Sorry for the lack of response on this part. I thought choosing a pointer to a
structure or just the structure itself was a stylistic choice. Since most of the
functions just pass the pointer to this struct, I thought it would be more natural to
use it. But I have changed my mind on this one. In the next iteration I will be using
a plane old struct.

> 
>> +};
>> +
>> +static int hashmap_is_init;
>> +
>> +static int config_cache_set_value(const char *key, const char *value);
>> +
>> +static int config_cache_entry_cmp_case(const struct config_cache_entry *e1,
>> +                                const struct config_cache_entry *e2, const void *unused)
>> +{
>> +       return strcmp(e1->key, e2->key);
> 
> As suggested by Peff [4], this comparison is now case-sensitive,
> instead of case-insensitive as in the previous version. Rather than
> changing the appended '_icase' to '_case', a more typical function
> name would be simply config_cache_entry_cmp().

Noted.

>> +}
>> +
>> +static void config_cache_init(struct hashmap *config_cache)
>> +{
>> +       hashmap_init(config_cache, (hashmap_cmp_fn) config_cache_entry_cmp_case, 0);
> 
> In his review [4], Peff suggested giving config_cache_entry_cmp_case()
> the correct hashmap_cmp_fn signature so that this cast can be dropped.
> It's not clear whether you disagree with his advice or overlooked or
> forgot about it. If you disagree with his suggestion, it's okay to say
> so and explain why you feel the way you do, but without feedback from
> you, he or another reviewer is going to continue suggesting the same
> change.

Now on this one, I checked the code thoroughly. Every single hashmap_init()
incantation in git code has a hashmap_cmp_fn cast. I don't think that it is
necessary to do so. Is it?

>> +}
>> +
>> +static int config_cache_callback(const char *key, const char *value, void *unused)
>> +{
>> +       config_cache_set_value(key, value);
>> +       return 0;
>> +}
>> +
>> +static struct hashmap *get_config_cache(void)
>> +{
>> +       static struct hashmap config_cache;
>> +       if (!hashmap_is_init) {
>> +               config_cache_init(&config_cache);
>> +               hashmap_is_init = 1;
>> +               git_config(config_cache_callback, NULL);
>> +               return &config_cache;
> 
> Why do you 'return' here rather than just falling through to the
> 'return' outside the conditional?

Noted.

>> +static struct config_cache_entry *config_cache_find_entry(const char *key)
>> +{
>> +       struct hashmap *config_cache;
>> +       struct config_cache_entry k;
>> +       char *normalized_key;
>> +       int baselength = 0, ret;
>> +       config_cache = get_config_cache();
>> +       ret = git_config_parse_key(key, &normalized_key, &baselength);
> 
> Since you neither care about nor ever reference 'baselength', you
> should just pass NULL as the third argument.
> 

Noted.

>> +       if (ret)
>> +               return NULL;
>> +
>> +       hashmap_entry_init(&k, strhash(normalized_key));
>> +       k.key = (char*) key;
> 
> This looks fishy. You're hashing based upon 'normalized_key' but then
> comparing against the unnormalized 'key'. Peff's suggestion [4] was to
> store the normalized key in the hash, which means that you should use
> 'normalized_key' for both hashing and comparing. (See additional
> commentary about this issue below in config_cache_set_value().)
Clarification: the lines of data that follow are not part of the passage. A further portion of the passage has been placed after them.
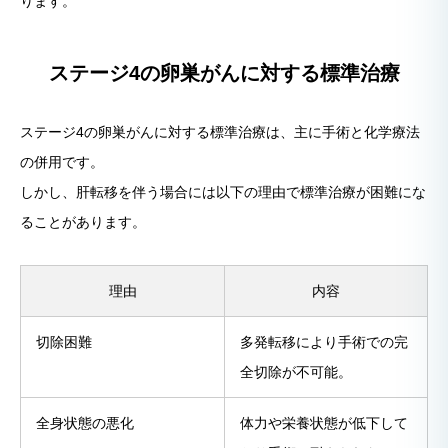
ります。
ステージ4の卵巣がんに対する標準治療
ステージ4の卵巣がんに対する標準治療は、主に手術と化学療法
の併用です。
しかし、肝転移を伴う場合には以下の理由で標準治療が困難にな
ることがあります。
理由
内容
切除困難
多発転移により手術での完
全切除が不可能。
全身状態の悪化
体力や栄養状態が低下して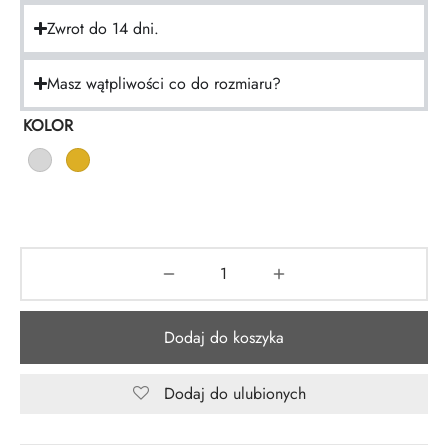
Zwrot do 14 dni.
Masz wątpliwości co do rozmiaru?
KOLOR
Dodaj do koszyka
Dodaj do ulubionych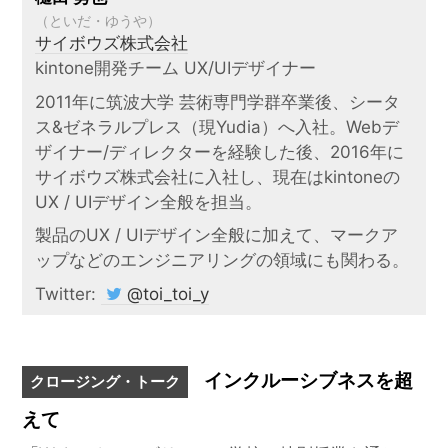
（といだ・ゆうや）
サイボウズ株式会社
kintone開発チーム UX/UIデザイナー
2011年に筑波大学 芸術専門学群卒業後、シータ
ス&ゼネラルプレス（現Yudia）へ入社。Webデ
ザイナー/ディレクターを経験した後、2016年に
サイボウズ株式会社に入社し、現在はkintoneの
UX / UIデザイン全般を担当。
製品のUX / UIデザイン全般に加えて、マークア
ップなどのエンジニアリングの領域にも関わる。
Twitter:
@toi_toi_y
インクルーシブネスを超
クロージング・トーク
えて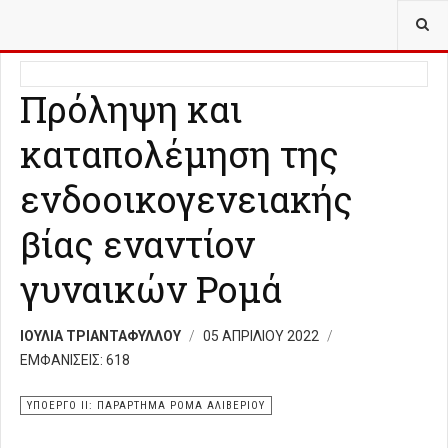
ΒΡΊΣΚΕΣΤΕ ΕΔΏ:
ΥΠΟΈΡΓΟ ΙΙ ΠΑΡΆΡΤΗΜΑ ΡΟΜΆ ΑΛΙΒΕΡΊΟΥ
Πρόληψη και
καταπολέμηση της
ενδοοικογενειακής
βίας εναντίον
γυναικών Ρομά
ΙΟΥΛΙΑ ΤΡΙΑΝΤΑΦΥΛΛΟΥ
05 ΑΠΡΙΛΊΟΥ 2022
ΕΜΦΑΝΊΣΕΙΣ: 618
ΥΠΟΕΡΓΟ ΙΙ: ΠΑΡΑΡΤΗΜΑ ΡΟΜΑ ΑΛΙΒΕΡΙΟΥ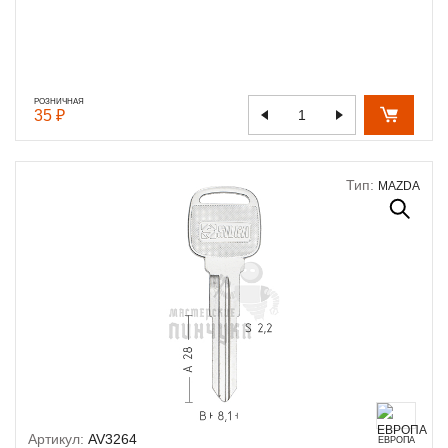
РОЗНИЧНАЯ
35 ₽
Тип:
MAZDA
Артикул:
AV3264
ЕВРОПА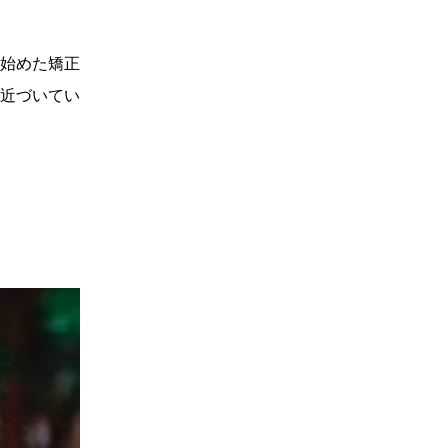
始めた矯正
近づいてい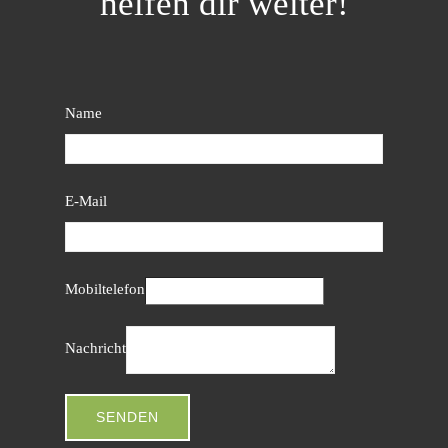
helfen dir weiter!
Name
E-Mail
Mobiltelefon
Nachricht
SENDEN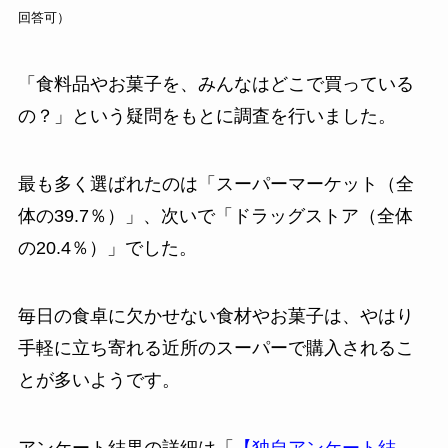
回答可）
「食料品やお菓子を、みんなはどこで買っている
の？」という疑問をもとに調査を行いました。
最も多く選ばれたのは「スーパーマーケット（全
体の39.7％）」、次いで「ドラッグストア（全体
の20.4％）」でした。
毎日の食卓に欠かせない食材やお菓子は、やはり
手軽に立ち寄れる近所のスーパーで購入されるこ
とが多いようです。
アンケート結果の詳細は「
【独自アンケート結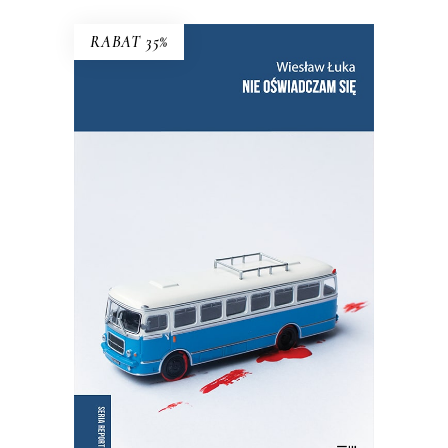
RABAT 35%
NIE OŚWIADCZAM SIĘ
Wznowienie kultowej książki!
35.75
zł
55.00
zł
KSIĄŻKA DO KOSZYKA
E-BOOK DO KOSZYKA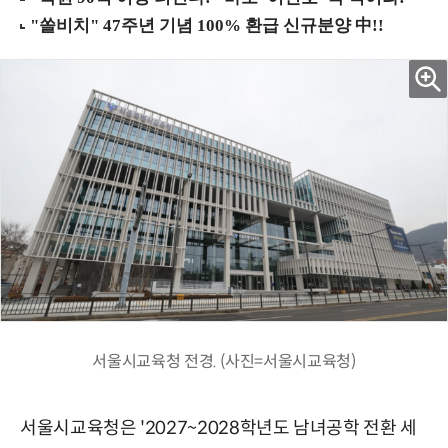
서울시교육청 전경. (사진=서울시교육청)
서울시교육청은 '2027~2028학년도 남녀공학 전환 세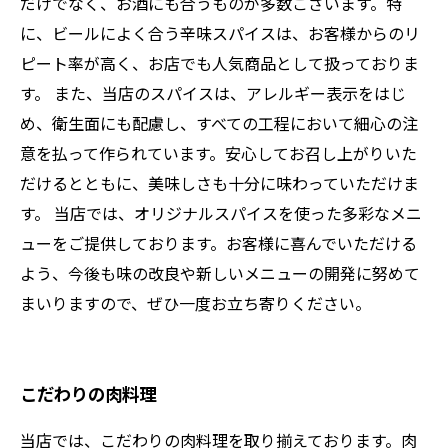
だけでなく、お酒にも合うものが多数ございます。特
に、ビールによく合う辛味スパイスは、お客様からのリ
ピート率が高く、お店でも人気商品として扱っておりま
す。 また、当店のスパイスは、アレルギー表示をはじ
め、衛生面にも配慮し、すべての工程において細心の注
意を払って作られています。安心してお召し上がりいた
だけるとともに、美味しさも十分に味わっていただけま
す。 当店では、オリジナルスパイスを使った多彩なメニ
ューをご提供しております。お客様に喜んでいただける
よう、今後も味の改良や新しいメニューの開発に努めて
まいりますので、ぜひ一度お立ち寄りください。
こだわりの肉料理
当店では、こだわりの肉料理を取り揃えております。肉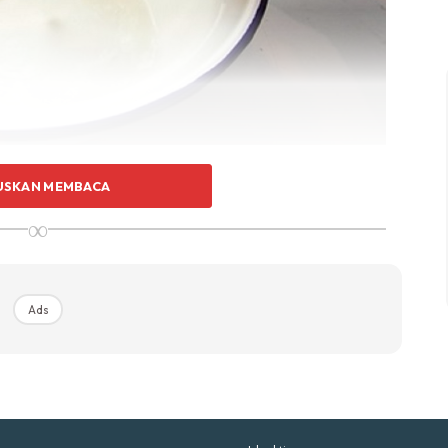
p Impiana
p Laman
Hub Ideaktiv
USKAN MEMBACA
rutamanya menjelang hari raya untuk menyalakan pelita.
∞
mat bermanfaat jika anda semburkan minyak tanah terus
uhan Midas penuh kemewahan dan elegant untuk ked
ai. Nak lagi kesan yang efektif, campurkan dengan
nda.
Rahsia dari IMPIANA, download sekarang di
Ads
KLIK DI SEENI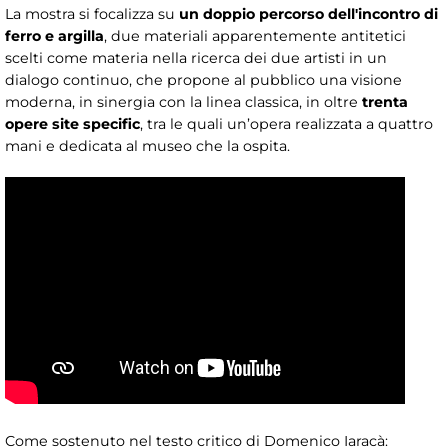
La mostra si focalizza su
un doppio percorso dell'incontro di
ferro e argilla
, due materiali apparentemente antitetici
scelti come materia nella ricerca dei due artisti in un
dialogo continuo, che propone al pubblico una visione
moderna, in sinergia con la linea classica, in oltre
trenta
opere site specific
, tra le quali un’opera realizzata a quattro
mani e dedicata al museo che la ospita.
Come sostenuto nel testo critico di Domenico Iaracà: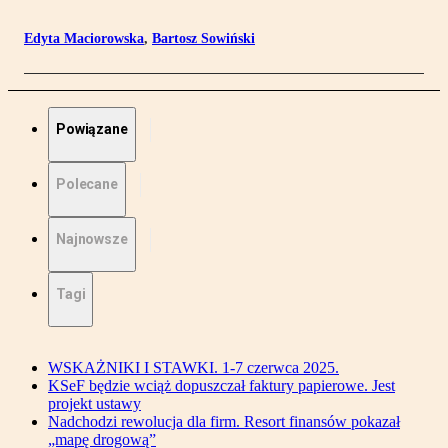
Edyta Maciorowska
,
Bartosz Sowiński
Powiązane
Polecane
Najnowsze
Tagi
WSKAŻNIKI I STAWKI. 1-7 czerwca 2025.
KSeF będzie wciąż dopuszczał faktury papierowe. Jest
projekt ustawy
Nadchodzi rewolucja dla firm. Resort finansów pokazał
„mapę drogową”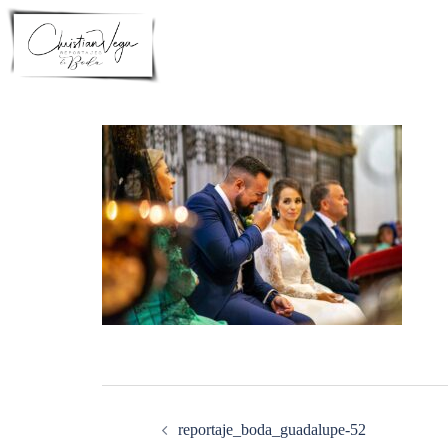
Saltar
al
contenido
Navegación
de
entradas
reportaje_boda_guadalupe-52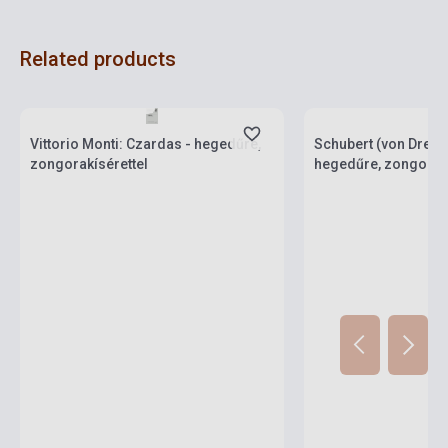
Related products
Stock: 1-10 copies
Stock: 1-10 copies
Vittorio Monti: Czardas - hegedűre,
Schubert (von Dresd
zongorakísérettel
hegedűre, zongorakí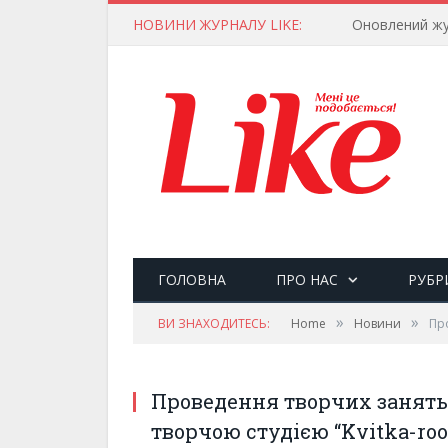
НОВИНИ ЖУРНАЛУ LIKE:
Оновлений жу
ГОЛОВНА
ПРО НАС
РУБР
»
»
ВИ ЗНАХОДИТЕСЬ:
Home
Новини
Про
Проведення творчих занять 
творчою студією “Kvitka-ro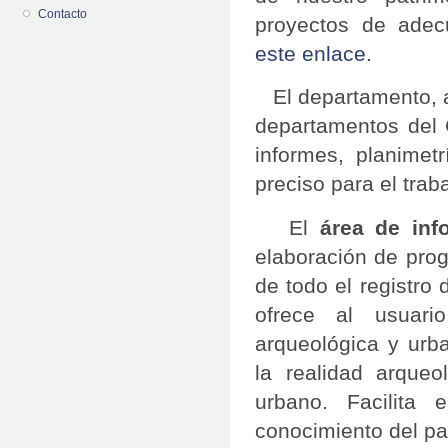
Contacto
proyectos de adec
este enlace.
El departamento, a 
departamentos del C
informes, planimet
preciso para el traba
El
área de inf
elaboración de prog
de todo el registro 
ofrece al usuario
arqueológica y urba
la realidad arque
urbano. Facilita
conocimiento del pa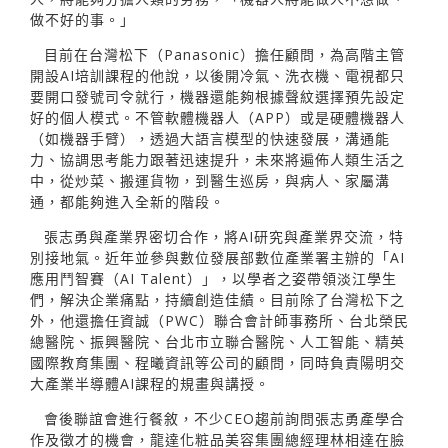
做不好的事。」
目前在台灣松下（Panasonic）擔任顧問，為高階主管
開設AI培訓課程的他說，以後開冷氣、洗衣機、電視都只
要開口發號司令就行，機器還能夠根據聲紋選擇預先設定
好的個人模式。不管軟體機器人（APP）或是硬體機器人
（如機器手臂），透過大語言模型的快速發展，溝通能
力、協調思考能力跟著迅速提升，未來將遍佈人類生活之
中，從炒菜、搬運貨物，到醫生巡房，與病人、家屬溝
通，都能夠進入全新的階段。
張志勇與產業界密切合作，將AI研究與產業界交流，特
別接地氣。近年並參與數位發展部數位產業署主辦的「AI
應用鬥智賽（AI Talent）」，以學者之姿帶領淡江學生
們，解決企業痛點，持續創造佳績。目前除了台灣松下之
外，他還擔任資誠（PWC）聯合會計師事務所、台北榮民
總醫院、振興醫院、台北市立聯合醫院、人工智能、精英
國際教育集團、程曦資訊等公司的顧問，同時負責陽明交
大產業半導體AI課程的規畫與講授。
會後聯誼會進行餐敘，不少CEO趨前詢問張志勇產學合
作及徵才的機會，龍達化粧品美容集團總經理林相達在臉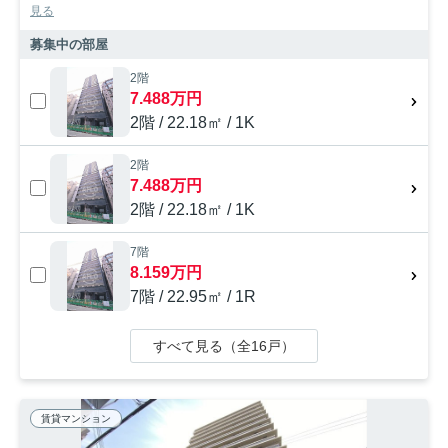
見る
募集中の部屋
2階
7.488万円
2階 / 22.18㎡ / 1K
2階
7.488万円
2階 / 22.18㎡ / 1K
7階
8.159万円
7階 / 22.95㎡ / 1R
すべて見る（全16戸）
賃貸マンション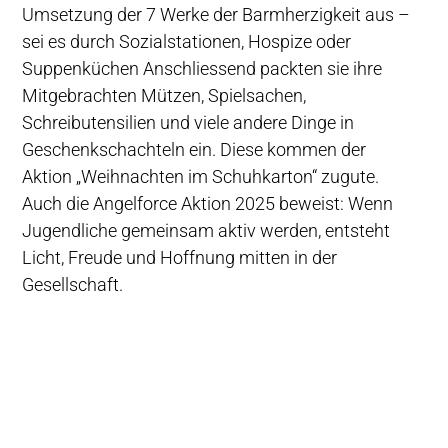
Umsetzung der 7 Werke der Barmherzigkeit aus –
sei es durch Sozialstationen, Hospize oder
Suppenküchen Anschliessend packten sie ihre
Mitgebrachten Mützen, Spielsachen,
Schreibutensilien und viele andere Dinge in
Geschenkschachteln ein. Diese kommen der
Aktion „Weihnachten im Schuhkarton“ zugute.
Auch die Angelforce Aktion 2025 beweist: Wenn
Jugendliche gemeinsam aktiv werden, entsteht
Licht, Freude und Hoffnung mitten in der
Gesellschaft.​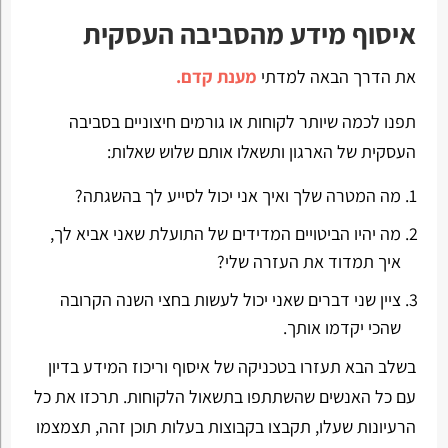
איסוף מידע מהסביבה העסקית
את הדרך הבאה למדתי
מענת קדם.
תפנו לכמה שיותר לקוחות או גורמים חיצוניים בסביבה
העסקית של הארגון ותשאלו אותם שלוש שאלות:
מה המטרה שלך ואיך אני יכול לסייע לך בהשגתה?
מה יהיו הביטויים המדידים של התועלת שאני אביא לך,
איך תמדוד את העזרה שלי?
ציין שני דברים שאני יכול לעשות בחצי השנה הקרובה
שהכי יקדמו אותך.
בשלב הבא תעזרו בטכניקה של איסוף וריכוז המידע בדיון
עם כל האנשים שהשתתפו בתשאול הלקוחות. תרכזו את כל
הרעיונות שעלו, תקבצו בקבוצות בעלות תוכן זהה, תצמצמו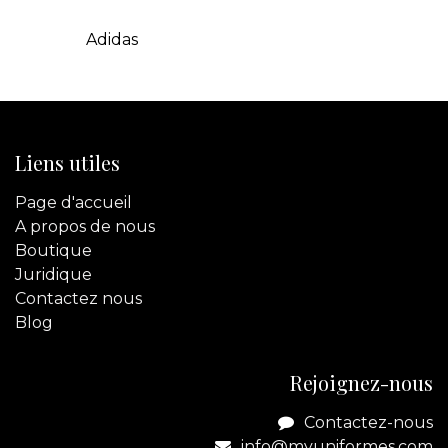
Adidas
Liens utiles
Page d'accueil
A propos de nous
Boutique
Juridique
Contactez
nous
Blog
Rejoignez-nous
Contactez-nous
info@myuniformes.com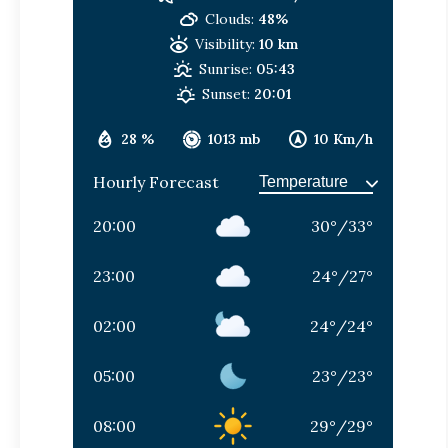
Clouds:
48%
Visibility:
10 km
Sunrise:
05:43
Sunset:
20:01
28 %
1013 mb
10 Km/h
Hourly Forecast
20:00
30
°
/
33
°
23:00
24
°
/
27
°
02:00
24
°
/
24
°
05:00
23
°
/
23
°
08:00
29
°
/
29
°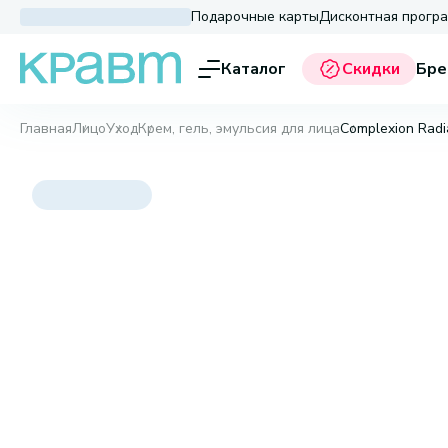
Подарочные карты
Дисконтная прогр
Каталог
Скидки
Бре
Главная
Лицо
Уход
Крем, гель, эмульсия для лица
Complexion Radi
Ouch, this I had corrected in a future commit. But forgot to include in
this patch.

> Style: (char *)key

Noted. In function arguments the code uses (char*) key. I copied it from there.
:)

>> +       return hashmap_get(config_cache, &k, NULL);
> 
> You're leaking 'normalized_key', which git_config_parse_key()
> allocated on your behalf.
>
Noted. I will now check with valgrind before sending any future series.

>> +}
>> +
>> +static struct string_list *config_cache_get_value(const char *key)
>> +{
>> +       struct config_cache_entry *e = config_cache_find_entry(key);
>> +       return e ? e->value_list : NULL;
>> +}
>> +
>> +
>> +static int config_cache_set_value(const char *key, const char *value)
>> +{
>> +       struct hashmap *config_cache;
>> +       struct config_cache_entry *e;
>> +
>> +       config_cache = get_config_cache();
>> +       e = config_cache_find_entry(key);
>> +       if (!e) {
>> +               e = xmalloc(sizeof(*e));
>> +               hashmap_entry_init(e, strhash(key));
> 
> The hash computed to store the key should be the same as the hash to
> look it up. In config_cache_find_entry(), you're correctly computing
> the hash based upon the normalized key, but here you're doing so from
> the unnormalized key.
> 
>> +               e->key = xstrdup(key);
> 
> Likewise. Normalized keys should be stored in the hash, not unnormalized.
> 
> You should be invoking git_config_parse_key() to normalize the key
> both for hashing and storing.
> 
> Note, also, that call git_config_parse_key() allocates the normalize
> key on your behalf, so you do *not* want to xstrdup() it here.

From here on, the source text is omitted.